Apache Hive
APACHE HIVE
The Apache Hive [10] data warehouse software facilitates querying and managing large datasets residing in distributed storage. Hive provides a mechanism to project structure onto this data and query the data using a SQL-like language called HiveQL. At the same time this language also allows traditional map/reduce programmers to plug in their custom mappers and reducers when it is inconvenient or inefficient to express this logic in HiveQL.
Interactive Job
Example: Create a Grade table, see the columns and delete it [11]
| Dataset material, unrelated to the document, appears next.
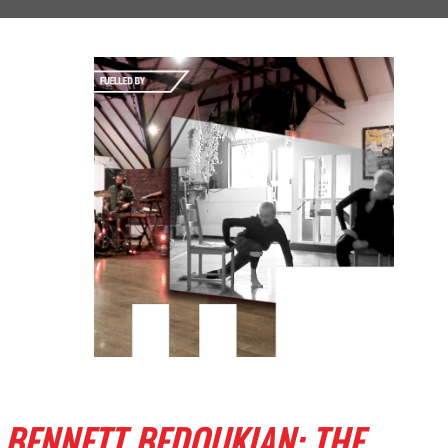
BENNETT BEDOUKIAN: THE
Run Hive and execute the command at the hive prompt.
hive
hive> CREATE TABLE grades (name STRING, grade FLOAT);
OK
Time taken: 2.462 seconds
hive> SHOW TABLES;
OK
grades
Time taken: 0.213 seconds, Fetched: 1 row(s)
hive> DESCRIBE grades;
OK
name string
grade float
Time taken: 0.189 seconds, Fetched: 2 row(s)
hive> DROP TABLE grades;
OK
Time taken: 0.366 seconds
hive> SHOW TABLES;
OK
Time taken: 0.024 seconds
hive> quit;
Batch Job
Example: MovieLens User Ratings [11]
Copy data ml-100k from /home/sxg125/hadoop-projects/hive and cd to ml-100k
cp -r /home/sxg125/hadoop-projects/hive/ml-100k .
cd <path-to-ml-100k>
Modify the script "movieLens.sh", which is also in m1-100k directory, with the path to your data as showed:
....
#Load the data
hive -e "LOAD DATA LOCAL INPATH '<path-to-ml-100k>/u.data' OVERWRITE INTO TABLE u_data";
...
Run the bash script
./movieLens.sh
view the output
cat output
output:
100000
1 13278
2 14816
3 15426
4 13774
5 17964
6 12318
7 12424